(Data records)
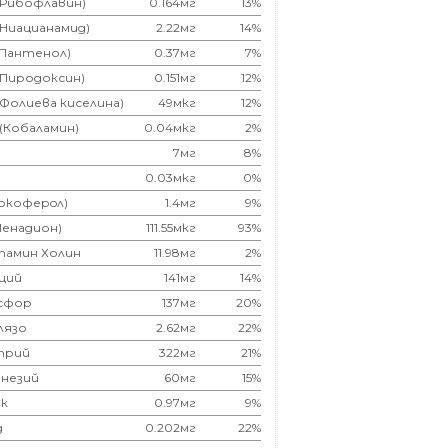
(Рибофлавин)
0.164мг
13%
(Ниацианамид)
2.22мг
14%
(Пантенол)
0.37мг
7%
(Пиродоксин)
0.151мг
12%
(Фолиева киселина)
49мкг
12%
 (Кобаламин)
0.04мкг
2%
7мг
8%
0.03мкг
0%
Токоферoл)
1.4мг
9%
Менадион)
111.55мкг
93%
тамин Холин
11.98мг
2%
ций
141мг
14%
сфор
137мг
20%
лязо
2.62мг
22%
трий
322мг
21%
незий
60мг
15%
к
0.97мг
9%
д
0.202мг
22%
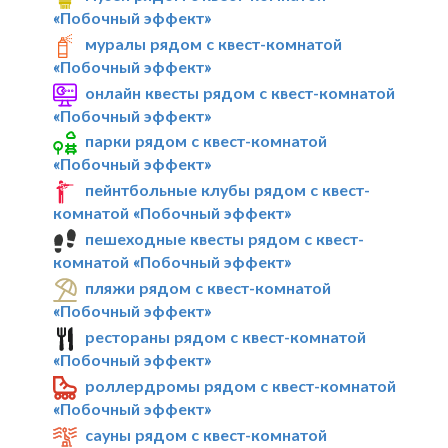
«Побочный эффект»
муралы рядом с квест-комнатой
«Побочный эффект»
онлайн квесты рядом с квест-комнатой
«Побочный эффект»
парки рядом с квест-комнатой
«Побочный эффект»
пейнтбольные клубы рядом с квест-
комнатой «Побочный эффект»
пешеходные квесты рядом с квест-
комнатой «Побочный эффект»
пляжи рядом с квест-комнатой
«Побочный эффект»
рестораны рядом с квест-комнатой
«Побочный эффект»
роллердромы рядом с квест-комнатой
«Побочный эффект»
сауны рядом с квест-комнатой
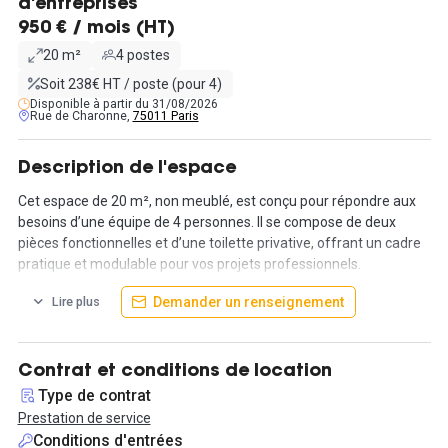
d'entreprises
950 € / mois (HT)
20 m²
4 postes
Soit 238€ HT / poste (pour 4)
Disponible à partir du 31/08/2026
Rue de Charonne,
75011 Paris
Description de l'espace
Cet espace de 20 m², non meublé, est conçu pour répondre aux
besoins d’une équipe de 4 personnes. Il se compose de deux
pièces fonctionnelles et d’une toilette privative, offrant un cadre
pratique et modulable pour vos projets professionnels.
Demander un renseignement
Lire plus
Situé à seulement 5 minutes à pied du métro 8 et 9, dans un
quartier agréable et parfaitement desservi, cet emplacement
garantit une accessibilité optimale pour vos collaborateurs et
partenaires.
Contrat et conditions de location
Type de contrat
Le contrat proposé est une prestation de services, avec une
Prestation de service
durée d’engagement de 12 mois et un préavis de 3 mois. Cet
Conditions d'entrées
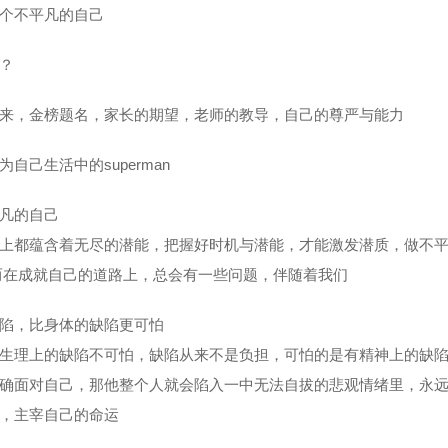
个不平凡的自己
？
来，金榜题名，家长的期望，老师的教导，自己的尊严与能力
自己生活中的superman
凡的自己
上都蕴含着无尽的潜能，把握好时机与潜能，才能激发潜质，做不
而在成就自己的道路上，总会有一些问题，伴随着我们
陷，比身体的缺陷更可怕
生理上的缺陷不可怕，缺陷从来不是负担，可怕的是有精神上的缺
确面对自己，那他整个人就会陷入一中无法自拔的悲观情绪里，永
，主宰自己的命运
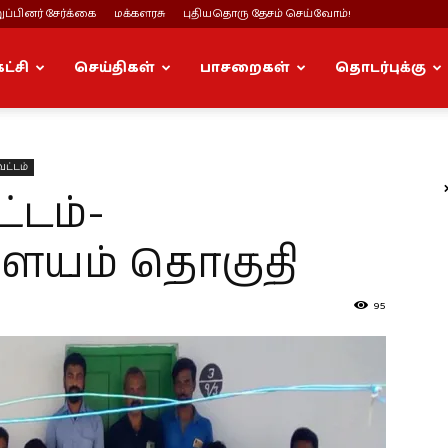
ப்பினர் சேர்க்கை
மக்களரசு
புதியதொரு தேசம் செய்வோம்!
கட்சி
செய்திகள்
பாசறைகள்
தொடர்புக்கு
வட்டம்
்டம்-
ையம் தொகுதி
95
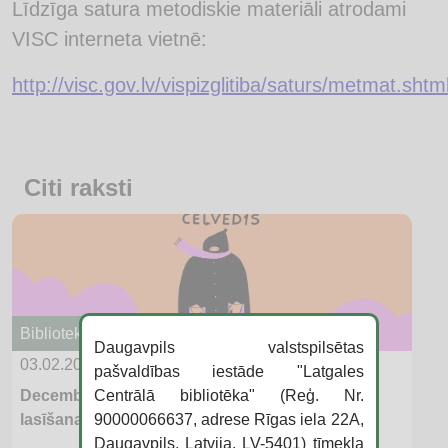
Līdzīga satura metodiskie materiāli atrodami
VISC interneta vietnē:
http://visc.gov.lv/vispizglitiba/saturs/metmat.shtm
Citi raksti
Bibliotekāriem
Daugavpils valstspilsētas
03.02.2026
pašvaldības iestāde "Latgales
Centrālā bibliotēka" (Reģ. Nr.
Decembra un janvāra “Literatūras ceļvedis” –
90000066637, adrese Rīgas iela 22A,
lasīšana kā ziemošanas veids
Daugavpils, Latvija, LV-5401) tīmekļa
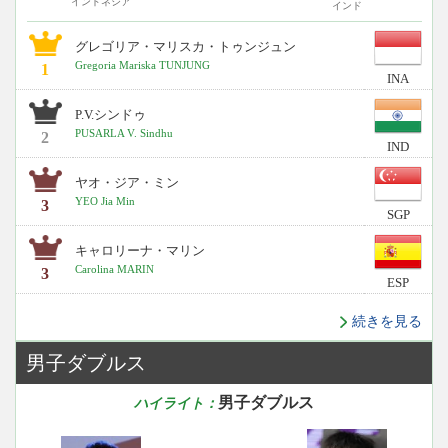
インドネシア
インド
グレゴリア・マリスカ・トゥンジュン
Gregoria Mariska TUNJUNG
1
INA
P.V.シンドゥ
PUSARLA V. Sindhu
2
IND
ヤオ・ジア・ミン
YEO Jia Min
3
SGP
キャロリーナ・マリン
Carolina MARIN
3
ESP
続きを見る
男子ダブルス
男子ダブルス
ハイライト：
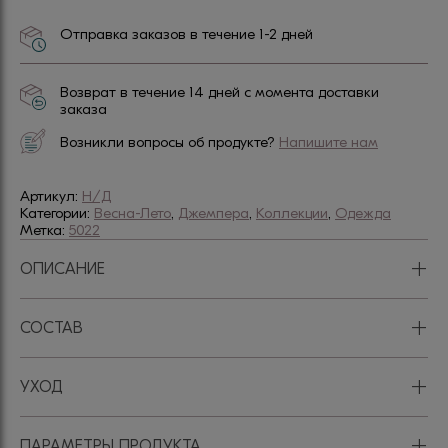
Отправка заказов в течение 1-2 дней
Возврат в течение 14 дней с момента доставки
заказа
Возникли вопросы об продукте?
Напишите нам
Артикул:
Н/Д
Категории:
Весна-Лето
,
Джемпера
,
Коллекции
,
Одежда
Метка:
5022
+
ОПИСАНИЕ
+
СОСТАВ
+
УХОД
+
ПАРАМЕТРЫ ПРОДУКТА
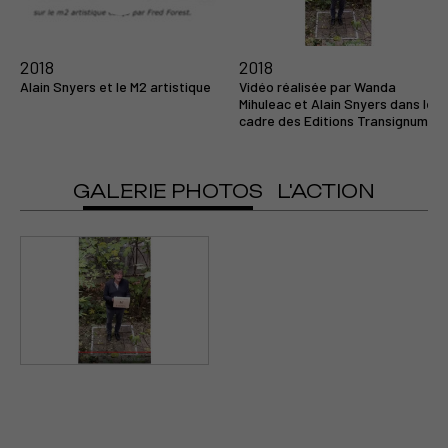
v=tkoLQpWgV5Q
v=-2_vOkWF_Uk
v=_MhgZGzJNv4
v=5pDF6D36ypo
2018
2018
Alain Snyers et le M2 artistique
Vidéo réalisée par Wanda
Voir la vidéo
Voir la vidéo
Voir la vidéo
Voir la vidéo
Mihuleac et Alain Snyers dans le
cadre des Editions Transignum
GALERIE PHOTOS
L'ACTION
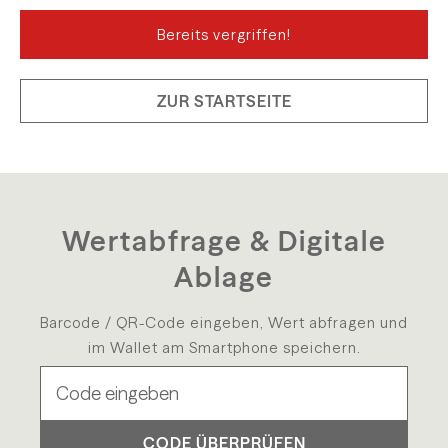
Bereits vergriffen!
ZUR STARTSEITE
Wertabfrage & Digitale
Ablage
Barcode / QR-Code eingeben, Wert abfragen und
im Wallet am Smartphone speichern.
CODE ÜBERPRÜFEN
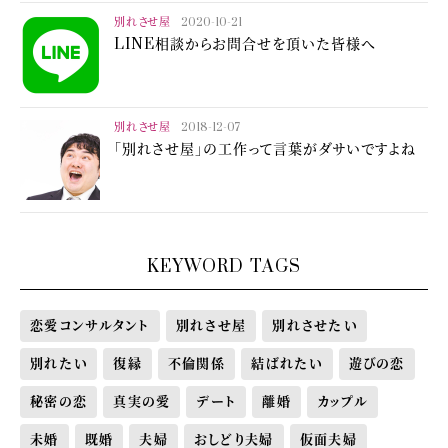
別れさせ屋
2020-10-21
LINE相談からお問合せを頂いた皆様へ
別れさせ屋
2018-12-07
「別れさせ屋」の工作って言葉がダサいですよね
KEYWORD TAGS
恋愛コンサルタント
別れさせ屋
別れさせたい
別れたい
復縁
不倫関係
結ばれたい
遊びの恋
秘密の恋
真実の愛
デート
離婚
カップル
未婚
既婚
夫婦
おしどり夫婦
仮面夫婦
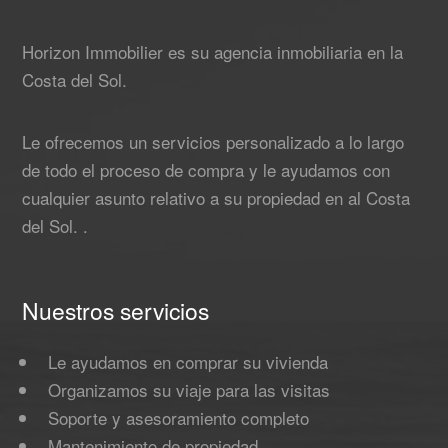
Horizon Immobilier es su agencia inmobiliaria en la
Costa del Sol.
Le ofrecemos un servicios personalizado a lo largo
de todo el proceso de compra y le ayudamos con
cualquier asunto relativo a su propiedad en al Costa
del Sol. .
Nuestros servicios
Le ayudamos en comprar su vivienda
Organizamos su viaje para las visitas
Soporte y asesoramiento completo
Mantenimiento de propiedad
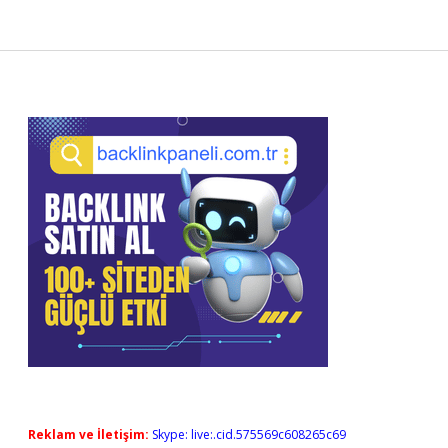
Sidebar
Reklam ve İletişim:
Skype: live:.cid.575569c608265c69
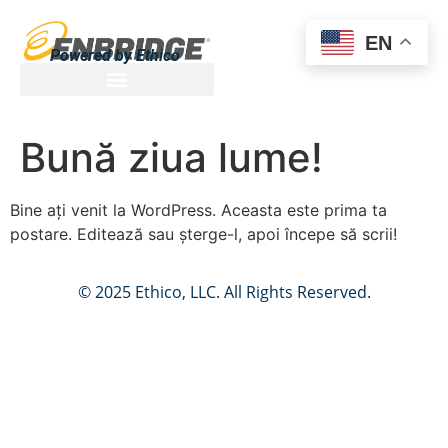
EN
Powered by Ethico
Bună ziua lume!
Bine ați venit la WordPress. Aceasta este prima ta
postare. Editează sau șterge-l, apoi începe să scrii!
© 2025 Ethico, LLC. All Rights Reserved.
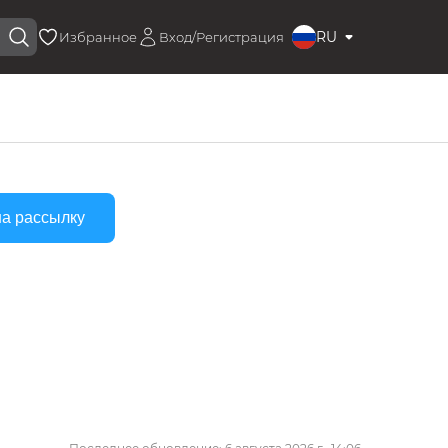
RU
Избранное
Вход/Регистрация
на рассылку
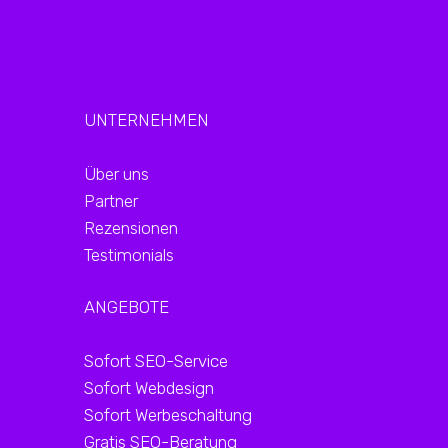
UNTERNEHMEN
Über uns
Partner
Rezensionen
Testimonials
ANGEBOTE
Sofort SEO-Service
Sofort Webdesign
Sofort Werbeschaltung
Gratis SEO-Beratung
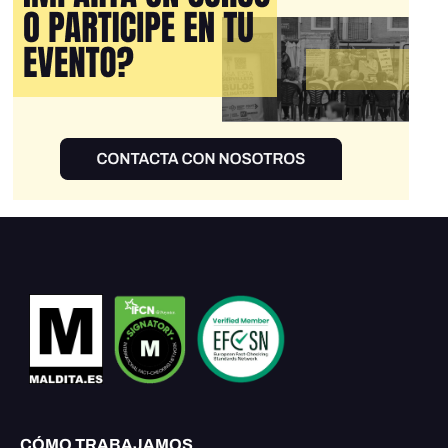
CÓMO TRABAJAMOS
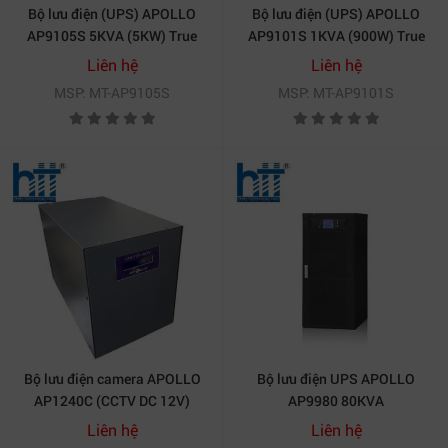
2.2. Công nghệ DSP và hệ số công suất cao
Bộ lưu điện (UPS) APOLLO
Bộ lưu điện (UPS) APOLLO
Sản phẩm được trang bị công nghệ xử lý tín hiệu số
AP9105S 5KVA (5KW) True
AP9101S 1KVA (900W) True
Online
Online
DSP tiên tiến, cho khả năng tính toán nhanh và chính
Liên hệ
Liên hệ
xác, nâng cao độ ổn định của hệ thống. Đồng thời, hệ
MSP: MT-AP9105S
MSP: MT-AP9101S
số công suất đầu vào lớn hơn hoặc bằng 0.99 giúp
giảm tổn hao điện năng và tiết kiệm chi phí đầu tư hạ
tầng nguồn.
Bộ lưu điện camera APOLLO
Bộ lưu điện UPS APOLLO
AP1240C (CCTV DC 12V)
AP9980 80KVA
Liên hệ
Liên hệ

__Task requirements__
Repeat only what runs from the line holding "Sản phẩm được" to the end of the data, keeping every line exactly as written, first and last included.

__Solution to this task__
Sản phẩm được trang bị công nghệ xử lý tín hiệu số
AP9105S 5KVA (5KW) True
AP9101S 1KVA (900W) True
Online
Online
DSP tiên tiến, cho khả năng tính toán nhanh và chính
Liên hệ
Liên hệ
xác, nâng cao độ ổn định của hệ thống. Đồng thời, hệ
MSP: MT-AP9105S
MSP: MT-AP9101S
số công suất đầu vào lớn hơn hoặc bằng 0.99 giúp
giảm tổn hao điện năng và tiết kiệm chi phí đầu tư hạ
tầng nguồn.
Bộ lưu điện camera APOLLO
Bộ lưu điện UPS APOLLO
AP1240C (CCTV DC 12V)
AP9980 80KVA
Liên hệ
Liên hệ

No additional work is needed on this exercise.